What is the best way for a married woman to meet friends there? I understand the culture is different and don't want to be seen as a nuisance or something worse. 

We'll also be bringing our two beagle/pointer mixes with us. I've looked at pet paradise park as a place to board them when I travel out of town. Does anyone have any experience with them? Or possibly suggestions for another place they could stay when I leave?

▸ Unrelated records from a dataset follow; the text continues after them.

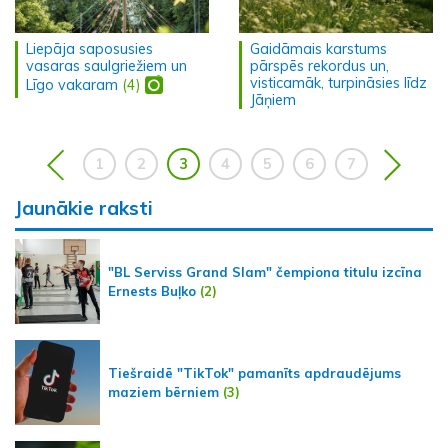
Liepāja saposusies
Gaidāmais karstums
vasaras saulgriežiem un
pārspēs rekordus un,
visticamāk, turpināsies līdz
Līgo vakaram
(4)
Jāņiem
1
2
3
4
5
6
7
Jaunākie raksti
"BL Serviss Grand Slam" čempiona titulu izcīna
Ernests Buļko
(2)
Tiešraidē "TikTok" pamanīts apdraudējums
maziem bērniem
(3)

Any other tips, comments, concerns would be greatly appreciated as I've never been to another country.

Blessings,
Trisha


----------



## Wayward Wind (Aug 28, 2011)

Try the IWC: 

IWC Thailand

Likely to get loads of advice and suggestions there.


----------



## GabrielB (Nov 17, 2015)

Hi Trisha, I've heard of a few friends friends meeting some nice people through meetups - just type "meetups bangkok" into google and you will find the site - it's not letting my post the url here. 

I know there is an expat womens group, that I think was started by women like you - that came to the city for their husband's work, and were looking to make friends.

Hope it helps!


----------